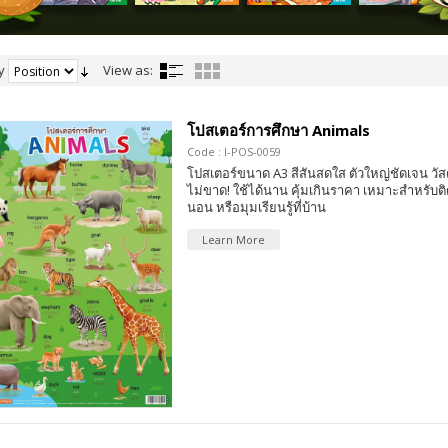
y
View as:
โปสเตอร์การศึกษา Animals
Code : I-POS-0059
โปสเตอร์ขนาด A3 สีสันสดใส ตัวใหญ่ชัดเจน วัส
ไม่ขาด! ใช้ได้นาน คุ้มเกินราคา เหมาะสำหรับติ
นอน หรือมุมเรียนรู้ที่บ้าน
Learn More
--
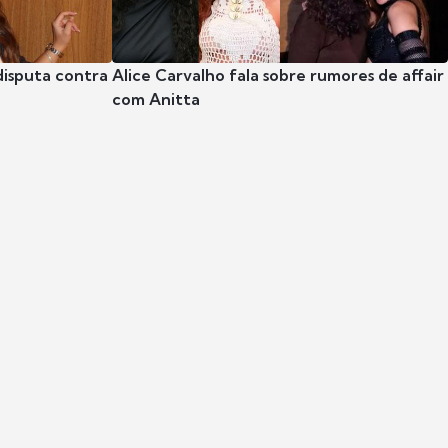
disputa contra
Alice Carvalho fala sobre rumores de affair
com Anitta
...
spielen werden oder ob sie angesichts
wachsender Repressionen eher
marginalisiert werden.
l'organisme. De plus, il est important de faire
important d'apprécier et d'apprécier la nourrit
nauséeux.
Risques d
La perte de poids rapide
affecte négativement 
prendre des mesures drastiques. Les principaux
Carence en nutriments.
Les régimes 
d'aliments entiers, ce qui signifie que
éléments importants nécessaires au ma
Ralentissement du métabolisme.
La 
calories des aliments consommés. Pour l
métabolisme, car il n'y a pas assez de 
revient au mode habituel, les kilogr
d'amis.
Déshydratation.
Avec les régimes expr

Your goal: Search the data above for the string "โปสเตอร" and return every line that has it.

The completed task:
โปสเตอร์การศึกษา Animals
โปสเตอร์ขนาด A3 สีสันสดใส ตัวใหญ่ชัดเจน วัส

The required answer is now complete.